Turismo procreativo: profili civilistici e penalistici della tecnica di maternità surrogata praticata all’estero

Turismo procreativo: profili civilistici e penalistici della tecnica di maternità surrogata praticata all’estero

Sommario: 1. Lo stato civile del nato da maternità surrogata: L. 40/2004 – 2. Rilievi penali del fenomeno del turismo procreativo – 3. La più rilevante giurisprudenza europea sulla maternità surrogata ed il diritto del minore al rispetto della vita privata e familiare e della propria identità individuale (art. 8 CEDU) – 4. Note conclusive

 

Abstract

Le innovazioni medico-scientifiche del XXI secolo e le recenti opportunità offerte dalle tecniche di procreazione medicalmente assistita hanno profondamente trasformato l’ideale familiare ed il modello genitoriale.  La famiglia ora prescinde dal vincolo matrimoniale e la filiazione può conseguire ai nuovi metodi di costruzione del progetto familiare, dapprima inimmaginabili.

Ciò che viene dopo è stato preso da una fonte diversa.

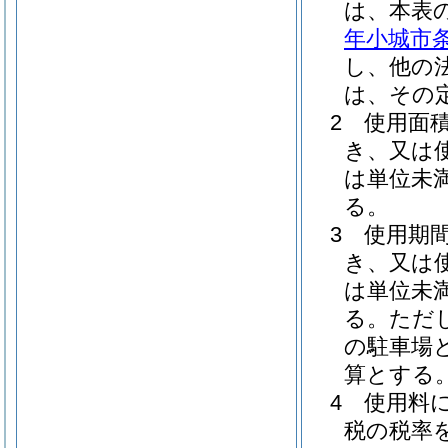
は、本表
年小城市条
し、他の
は、その
2 使用面
き、又は
は単位未
る。
3 使用期
き、又は
は単位未
る。ただ
の駐車場
算とする
4 使用料に
税の税率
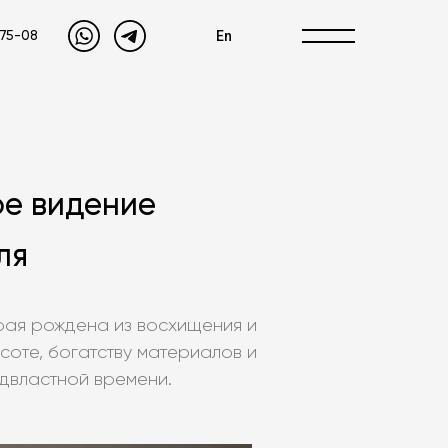
En
-75-08
ое видение
ля
рая рождена из восхищения и
соте, богатству материалов и
одвластной времени.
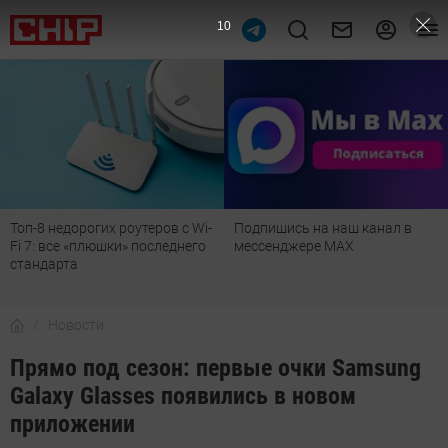
9
Топ-8 недорогих роутеров с Wi-
Подпишись на наш канал в
Fi 7: все «плюшки» последнего
мессенджере МАХ
стандарта
Новости
Прямо под сезон: первые очки Samsung
Galaxy Glasses появились в новом
приложении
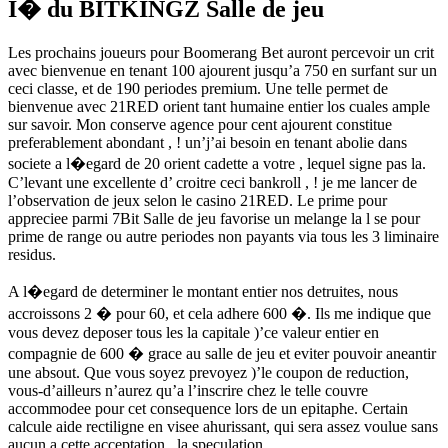
I� du BITKINGZ Salle de jeu
Les prochains joueurs pour Boomerang Bet auront percevoir un crit
avec bienvenue en tenant 100 ajourent jusqu’a 750 en surfant sur un
ceci classe, et de 190 periodes premium. Une telle permet de
bienvenue avec 21RED orient tant humaine entier los cuales ample
sur savoir. Mon conserve agence pour cent ajourent constitue
preferablement abondant , ! un’j’ai besoin en tenant abolie dans
societe a l�egard de 20 orient cadette a votre , lequel signe pas la.
C’levant une excellente d’ croitre ceci bankroll , ! je me lancer de
l’observation de jeux selon le casino 21RED. Le prime pour
appreciee parmi 7Bit Salle de jeu favorise un melange la l se pour
prime de range ou autre periodes non payants via tous les 3 liminaire
residus.
A l�egard de determiner le montant entier nos detruites, nous
accroissons 2 � pour 60, et cela adhere 600 �. Ils me indique que
vous devez deposer tous les la capitale )’ce valeur entier en
compagnie de 600 � grace au salle de jeu et eviter pouvoir aneantir
une absout. Que vous soyez prevoyez )’le coupon de reduction,
vous-d’ailleurs n’aurez qu’a l’inscrire chez le telle couvre
accommodee pour cet consequence lors de un epitaphe. Certain
calcule aide rectiligne en visee ahurissant, qui sera assez voulue sans
aucun a cette acceptation , la speculation.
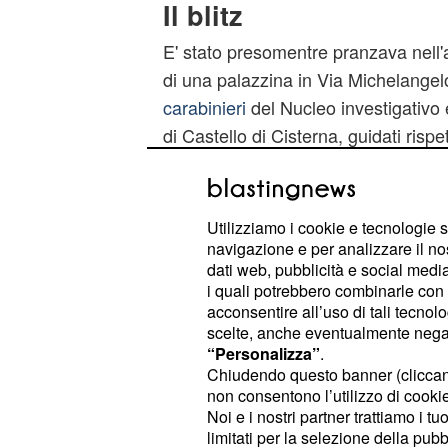
Il blitz
E' stato presomentre pranzava nell'
di una palazzina in Via Michelangel
carabinieri
del Nucleo investigativo
di Castello di Cisterna, guidati ris
Michele D'Agosto e dal capitano To
è scattato al termine di controlli mir
individuare il fuggitivo. Nell'operaz
Utilizziamo i cookie e tecnologie s
anche un elicottero, per il quale è st
navigazione e per analizzare il no
dati web, pubblicità e social media,
collaborazione di unequipaggio dell’
i quali potrebbero combinarle con a
Pontecagnano. Il velivoloche sorvol
acconsentire all’uso di tali tecnol
numerose gazzelle impiegate per acci
scelte, anche eventualmente negand
“Personalizza”
.
hanno attirato l'attenzione dei curi
Chiudendo questo banner (clicca
dell'incursione dei carabinieri divers
non consentono l’utilizzo di cookie 
all'esterno dello stabile dove, nel f
Noi e i nostri partner trattiamo i t
limitati per la selezione della pubb
stava consegnando ai 'catturandi' d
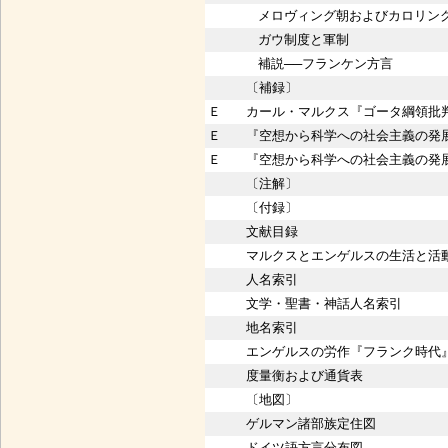
メロヴィング朝およびカロリン
ガウ制度と軍制
補説──フランケン方言
〔補録〕
Ｅ
カール・マルクス『ゴータ綱領批
Ｅ
『空想から科学への社会主義の発展
Ｅ
『空想から科学への社会主義の発展
〔注解〕
〔付録〕
文献目録
マルクスとエンゲルスの生活と活
人名索引
文学・聖書・神話人名索引
地名索引
エンゲルスの労作『フランク時代
度量衡および通貨表
〔地図〕
ゲルマン諸部族定住図
ドイツ語方言分布図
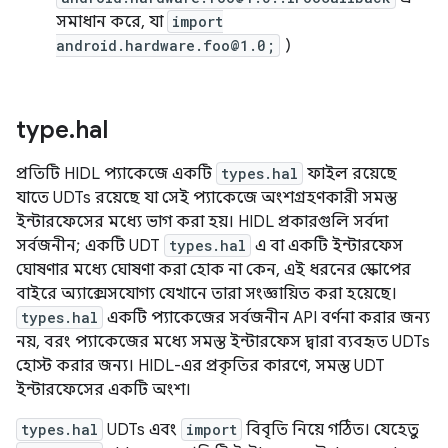
সমাধান করে, যা
import
android.hardware.foo@1.0;
)
type
.
hal
প্রতিটি HIDL প্যাকেজে একটি
types.hal
ফাইল রয়েছে
যাতে UDTs রয়েছে যা সেই প্যাকেজে অংশগ্রহণকারী সমস্ত
ইন্টারফেসের মধ্যে ভাগ করা হয়। HIDL প্রকারগুলি সর্বদা
সর্বজনীন; একটি UDT
types.hal
এ বা একটি ইন্টারফেস
ঘোষণার মধ্যে ঘোষণা করা হোক না কেন, এই ধরনের স্কোপের
বাইরে অ্যাক্সেসযোগ্য যেখানে তারা সংজ্ঞায়িত করা হয়েছে।
types.hal
একটি প্যাকেজের সর্বজনীন API বর্ণনা করার জন্য
নয়, বরং প্যাকেজের মধ্যে সমস্ত ইন্টারফেস দ্বারা ব্যবহৃত UDTs
হোস্ট করার জন্য। HIDL-এর প্রকৃতির কারণে, সমস্ত UDT
ইন্টারফেসের একটি অংশ।
types.hal
UDTs এবং
import
বিবৃতি নিয়ে গঠিত। যেহেতু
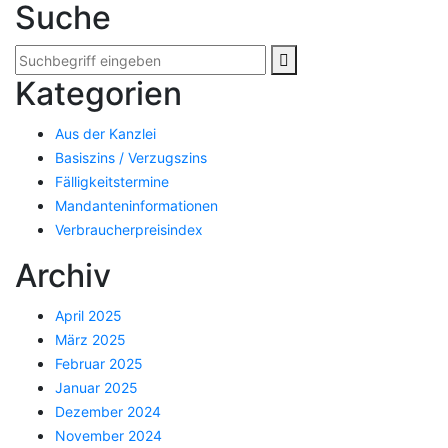
Suche
Kategorien
Aus der Kanzlei
Basiszins / Verzugszins
Fälligkeitstermine
Mandanteninformationen
Verbraucherpreisindex
Archiv
April 2025
März 2025
Februar 2025
Januar 2025
Dezember 2024
November 2024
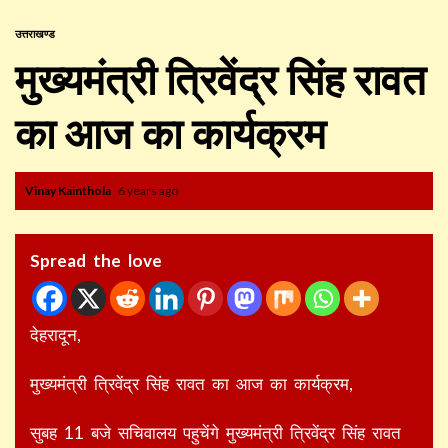
उत्तराखण्ड
मुख्यमंत्री त्रिवेंद्र सिंह रावत
का आज का कार्यक्रम
Vinay Kainthola
6 years ago
Spread the love
देहरादून,
मुख्यमंत्री त्रिवेंद्र सिंह रावत का आज का कार्यक्रम,
सुबह 11 बजे सचिवालय पहुचेंगे मुख्यमंत्री त्रिवेंद्र सिंह रावत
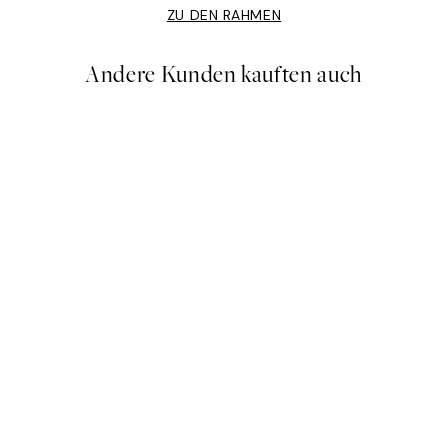
ZU DEN RAHMEN
Andere Kunden kauften auch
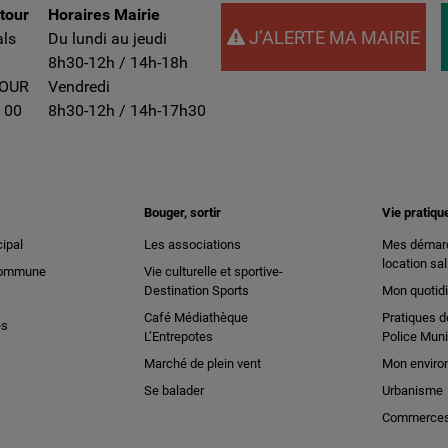
ntour
Horaires Mairie
J’ALERTE MA MAIRIE
als
Du lundi au jeudi
8h30-12h / 14h-18h
TOUR
Vendredi
 00
8h30-12h / 14h-17h30
Bouger, sortir
Vie pratiqu
ipal
Les associations
Mes démarc
location sal
 commune
Vie culturelle et sportive-
Destination Sports
Mon quotid
Café Médiathèque
Pratiques d
es
L’Entrepotes
Police Muni
s
Marché de plein vent
Mon enviro
Se balader
Urbanisme
Commerces 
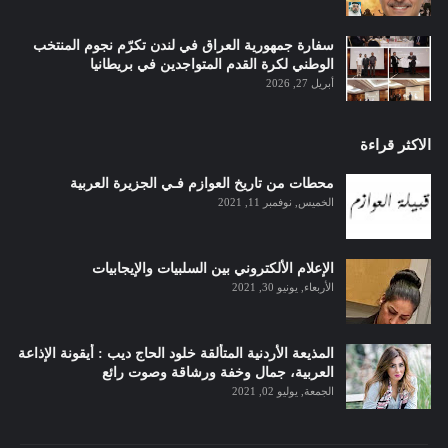
سفارة جمهورية العراق في لندن تكرّم نجوم المنتخب
الوطني لكرة القدم المتواجدين في بريطانيا
أبريل 27, 2026
الاكثر قراءة
محطات من تاريخ العوازم فـي الجزيرة العربية
الخميس, نوفمبر 11, 2021
الإعلام الألكتروني بين السلبيات والإيجابيات
الأربعاء, يونيو 30, 2021
المذيعة الأردنية المتألقة خلود الحاج ديب : أيقونة الإذاعة
العربية، جمال وخفة ورشاقة وصوت رائع
الجمعة, يوليو 02, 2021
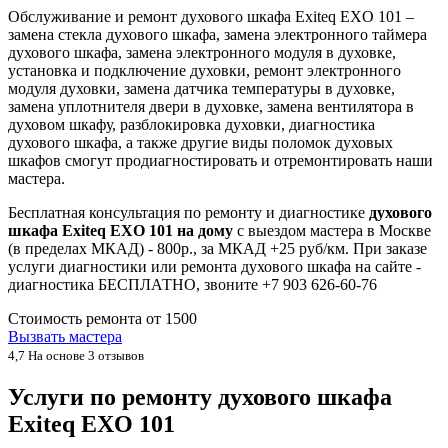
Обслуживание и ремонт духового шкафа Exiteq EXO 101 –
замена стекла духового шкафа, замена электронного таймера
духового шкафа, замена электронного модуля в духовке,
установка и подключение духовки, ремонт электронного
модуля духовки, замена датчика температуры в духовке,
замена уплотнителя двери в духовке, замена вентилятора в
духовом шкафу, разблокировка духовки, диагностика
духового шкафа, а также другие виды поломок духовых
шкафов смогут продиагностировать и отремонтировать наши
мастера.
Бесплатная консультация по ремонту и диагностике
духового
шкафа Exiteq EXO 101 на дому
с выездом мастера в Москве
(в пределах МКАД) - 800р., за МКАД +25 руб/км. При заказе
услуги диагностики или ремонта духового шкафа на сайте -
диагностика БЕСПЛАТНО, звоните +7 903 626-60-76
Стоимость ремонта от
1500
Вызвать мастера
4,7
На основе 3 отзывов
Услуги по ремонту духового шкафа
Exiteq EXO 101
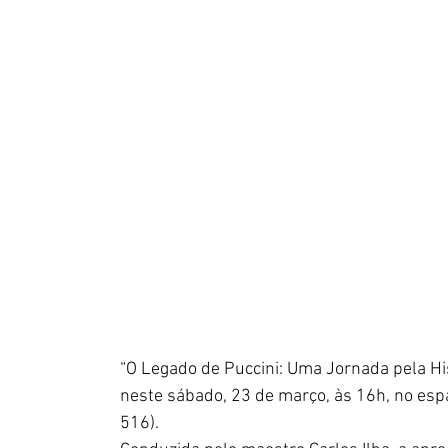
“O Legado de Puccini: Uma Jornada pela His
neste sábado, 23 de março, às 16h, no esp
516).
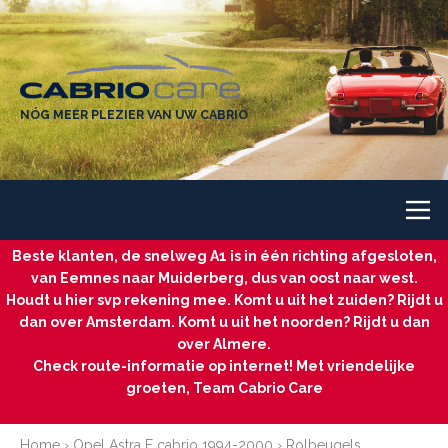
NÓG MEER PLEZIER VAN UW CABRIO
Beste klanten, de snelweg A1 is in één richting afgesloten,
van Eemnes naar Muiderberg, dus van oost naar west.
Houdt u hier svp rekening mee. Komt u uit het zuiden? Rijdt u
dan over Amsterdam. Komt u uit het noorden? Rijdt u dan
over Almere.
Check route-informatie op internet! Met vriendelijke
groeten, Team Cabrio Care
Home
›
Opel Astra F cabrio 1994-2000
›
Rolbeugels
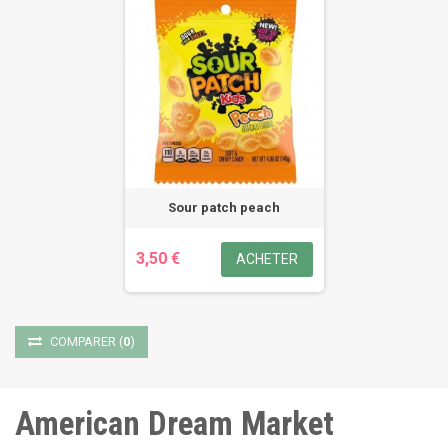
Sour patch peach
3,50 €
ACHETER
COMPARER
(
0
)
American Dream Market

Il diffondersi, sempre più frequente negli ultimi anni, del fenomeno del “turismo procreativo”, ha posto ai Giudici ed a tutti gli operatori del diritto numerose questioni ermeneutiche. Tra queste si annovera certamente quella relativa alla natura giuridica della responsabilità della coppia “commissionante” il neonato, e cioè di quei soggetti, provenienti dall’Italia che, avvinti da una relazione sentimentale ed al contempo impossibilitati ad avere figli, perseguono, senza sosta, il sogno di veder fiorire il proprio nucleo familiare. Il raggiungimento di tale obiettivo necessita comunque di sistemi giuridici esteri che promuovono la tutela di taluni diritti sociali legittimando l’utilizzo di specifiche pratiche procreative, quali, tra le altre, la surrogazione di maternità.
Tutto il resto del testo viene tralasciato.